Remember the large budget deficit that confronted West Virginia lawmakers at the start of the legislative session? One estimate in November 2016 was that in FY 2018 (beginning July 1, 2017) we would generate only $4.055 billion in revenue, roughly $500 million short of anticipated spending. That brought many legislators to Charleston for the general session prepared to strip spending down to a bare minimum and force the state “to live within its means.” Fortunately, those views softened when confronted by political reality.

Now projected FY 2018 revenues are about $40 million better than first predicted due to an improving coal market and a $33 million transfer from general revenues to the Workers Compensation Fund that won’t be made. But the remainder of the budget shortfall hasn’t disappeared. How the shortfall will be closed is the subject of a House and Senate conference committee meeting today. So far, the fiscal and political stress created by the shortfall has caused Governor Justice and quite a few legislators to behave as if any idea – even a demonstrably bad one – is better than nothing.

June 12 is the sixteenth day of a special session devoted to this project. The extension to allow the conference committee to meet expires on June 13 and if a solution is not reached immediately the tax reform effort may be abandoned entirely. The two opposing camps are the Governor and Senate Republicans — who want to reduce income taxes — and nearly the entire House who want to raise sales tax rates and coverage without reducing income taxes.

Neither approach is progressive. Sales taxes hurt lower and middle income citizens who have no choice but to spend almost all of their income on taxed items. Because income taxes are generally paid more heavily by wealthier citizens, the proposed income tax reductions coupled with the sales tax increases would result in an overall tax decrease for the wealthy but an overall tax increase for lower and middle income taxpayers. According to the West Virginia Center on Budget and Policy, the plan lowers taxes on the top 20% of West Virginia households and increases taxes on the remaining 80 percent of households.

Nevertheless, a sales tax increase seems likely to be in any budget deal. But it is uncertain what the new rate will be. The conference committee is now considering an increase from 6% to 6.5%. Whatever higher rate is chosen, it would be applied to previously untaxed items such as telecommunications services, digital goods, electronic data processing services and health fitness memberships. The 6.5% rate is projected to raise $96 million in FY 2018 and $106 million in FY 2019.

Beyond that, the thinking of the Governor and the Senate Republicans has come unmoored. They want to reduce income taxes by 7% in FY 2018 and in similar amounts staged over coming years. What should trigger these further reductions has been the difficult issue. Senate Republicans have only agreed to this “modest” series of reductions in income tax because opposition to their original proposal was fierce. An income tax reduction is the brain child of Sen. Robert Karnes (R, Upshur), a conservative ideologue, who headed the Senate Select Subcommittee on Tax Reform. You may wonder how a reduction in income tax collections will close the budget gap?

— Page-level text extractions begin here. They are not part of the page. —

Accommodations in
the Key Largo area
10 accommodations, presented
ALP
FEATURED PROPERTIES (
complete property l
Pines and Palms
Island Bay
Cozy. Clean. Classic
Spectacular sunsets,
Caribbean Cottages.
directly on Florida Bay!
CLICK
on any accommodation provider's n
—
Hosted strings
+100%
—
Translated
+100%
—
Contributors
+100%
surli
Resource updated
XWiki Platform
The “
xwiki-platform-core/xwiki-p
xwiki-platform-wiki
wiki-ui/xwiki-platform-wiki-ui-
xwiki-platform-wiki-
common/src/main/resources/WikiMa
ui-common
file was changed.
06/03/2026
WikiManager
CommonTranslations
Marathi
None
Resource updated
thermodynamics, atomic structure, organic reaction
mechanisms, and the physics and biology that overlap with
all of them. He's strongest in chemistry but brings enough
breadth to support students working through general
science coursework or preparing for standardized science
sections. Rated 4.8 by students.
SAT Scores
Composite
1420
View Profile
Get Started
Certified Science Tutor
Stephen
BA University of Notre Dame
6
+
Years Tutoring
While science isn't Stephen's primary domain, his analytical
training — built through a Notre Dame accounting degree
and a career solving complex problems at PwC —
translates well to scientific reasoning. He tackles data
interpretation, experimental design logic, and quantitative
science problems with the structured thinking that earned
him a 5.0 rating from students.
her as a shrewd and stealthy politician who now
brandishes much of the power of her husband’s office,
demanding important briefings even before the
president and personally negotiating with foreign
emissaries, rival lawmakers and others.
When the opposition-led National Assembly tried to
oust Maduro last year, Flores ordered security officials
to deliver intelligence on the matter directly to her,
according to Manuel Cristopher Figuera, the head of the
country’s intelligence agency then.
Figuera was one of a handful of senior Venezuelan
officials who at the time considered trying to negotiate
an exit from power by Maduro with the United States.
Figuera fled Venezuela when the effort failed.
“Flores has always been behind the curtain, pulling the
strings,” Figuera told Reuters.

You’ve heard the Republicans’ answer before – tax cuts will lead to more growth and job creation, which will lead to higher tax collections. The problem is this theory has never worked. While there may be some small growth benefit in tax cuts, it never amounts to as much as the tax revenue lost. This played out painfully over a decade in Kansas, which finally abandoned its tax cutting regime by adopting tax increases passed by a Republican legislature over the veto of Republican governor Brownback.

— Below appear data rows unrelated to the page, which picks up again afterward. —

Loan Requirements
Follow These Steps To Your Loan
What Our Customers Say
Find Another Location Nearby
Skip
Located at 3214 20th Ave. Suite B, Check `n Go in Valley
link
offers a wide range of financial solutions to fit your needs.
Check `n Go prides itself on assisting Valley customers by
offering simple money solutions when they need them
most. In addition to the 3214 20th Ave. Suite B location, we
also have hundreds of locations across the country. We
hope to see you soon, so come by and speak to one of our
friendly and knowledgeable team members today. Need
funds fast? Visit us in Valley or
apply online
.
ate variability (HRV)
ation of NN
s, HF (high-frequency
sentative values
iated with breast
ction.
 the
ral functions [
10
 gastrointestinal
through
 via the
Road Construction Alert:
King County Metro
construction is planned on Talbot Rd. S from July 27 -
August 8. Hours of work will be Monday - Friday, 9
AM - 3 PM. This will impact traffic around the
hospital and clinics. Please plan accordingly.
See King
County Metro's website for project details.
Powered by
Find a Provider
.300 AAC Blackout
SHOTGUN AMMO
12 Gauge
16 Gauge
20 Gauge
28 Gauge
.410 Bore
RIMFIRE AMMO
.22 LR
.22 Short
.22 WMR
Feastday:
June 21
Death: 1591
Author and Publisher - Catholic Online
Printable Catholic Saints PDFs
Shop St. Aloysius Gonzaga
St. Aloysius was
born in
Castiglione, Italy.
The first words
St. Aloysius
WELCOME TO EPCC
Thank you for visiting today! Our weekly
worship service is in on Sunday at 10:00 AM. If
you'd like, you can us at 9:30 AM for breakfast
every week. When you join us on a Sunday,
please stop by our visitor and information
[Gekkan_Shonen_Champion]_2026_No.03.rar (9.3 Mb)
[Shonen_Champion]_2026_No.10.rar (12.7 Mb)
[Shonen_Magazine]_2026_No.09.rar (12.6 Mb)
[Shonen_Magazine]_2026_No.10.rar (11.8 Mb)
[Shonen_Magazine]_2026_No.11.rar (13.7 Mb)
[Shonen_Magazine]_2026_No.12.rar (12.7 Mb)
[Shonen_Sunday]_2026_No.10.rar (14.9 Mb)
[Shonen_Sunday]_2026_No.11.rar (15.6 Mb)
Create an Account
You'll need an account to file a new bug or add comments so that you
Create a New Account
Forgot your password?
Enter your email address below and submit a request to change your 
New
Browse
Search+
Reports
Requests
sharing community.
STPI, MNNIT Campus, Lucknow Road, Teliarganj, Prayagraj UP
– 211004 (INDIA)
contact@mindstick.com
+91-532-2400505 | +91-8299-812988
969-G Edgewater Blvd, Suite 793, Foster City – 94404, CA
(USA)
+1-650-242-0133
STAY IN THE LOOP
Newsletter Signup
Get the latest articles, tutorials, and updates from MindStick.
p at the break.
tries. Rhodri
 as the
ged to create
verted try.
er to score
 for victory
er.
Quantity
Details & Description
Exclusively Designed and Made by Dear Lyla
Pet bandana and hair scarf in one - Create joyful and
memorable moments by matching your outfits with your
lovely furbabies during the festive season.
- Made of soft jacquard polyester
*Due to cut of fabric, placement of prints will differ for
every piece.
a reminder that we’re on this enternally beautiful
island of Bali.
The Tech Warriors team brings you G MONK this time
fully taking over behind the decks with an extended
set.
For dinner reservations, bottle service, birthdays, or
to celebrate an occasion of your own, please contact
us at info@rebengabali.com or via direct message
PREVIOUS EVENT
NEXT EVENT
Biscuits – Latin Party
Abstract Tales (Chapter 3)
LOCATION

But it is Governor Justice who has gone the furthest into fantasyland. After properly opposing massive spending cuts that would have rendered West Virginia a shell, Justice has gone over to the income tax views of the Senate Republicans in order to get a deal. He defends their position because “just think of how far they’ve come” from their original proposal to cut income taxes 30%. In other words, we should all support a bad proposal because it is not insane like the first one.

Governor Justice has engaged in what can only be described as weak and illogical explanations for his positions. He acknowledges that increasing sales taxes may swamp any benefit low and moderate income taxpayers would get from a reduced income tax. But then referring to that reduction he asks why we wouldn’t want to “give money back to the guy mowing the grass?” When pressed he has further supported the reduced income tax idea by suggesting it would be “a great move for our image and a great move to potentially bring people to our state.” Don’t bother looking for any hard numbers.

Governor Justice also has urged the adoption of a tiered coal severance tax that would generate less tax revenue when coal prices are low and increased revenue when they are high. The net impact would be a $49.9 million reduction in severance tax collections for FY 2018. This proposal is either the result of strong coal industry lobbying or faulty thinking, or perhaps both. Surely other industries in the state with greater economic impact than coal, such as healthcare, would benefit from favored tax treatment. This is just one more example of pandering to extractive industries that do not represent our future.

So in the end, how does Governor Justice believe the budget gap will be closed? He predicts an additional $100 million in tax collections from economic growth that will result from the tiered coal severance tax and his $2.8 billion infrastructure spending plan. This guesswork, called “dynamic scoring,” is so speculative it would make Donald Trump blush. There are easily a hundred ways that this tax revenue could fail to materialize even if the infrastructure plan is pursued. This is why state budgeting based on estimates of economic growth is considered unsound.

Governor Justice once appeared to be the sensible, stable player in the budget and revenue battles. Now he seems to be the chief inmate in the asylum.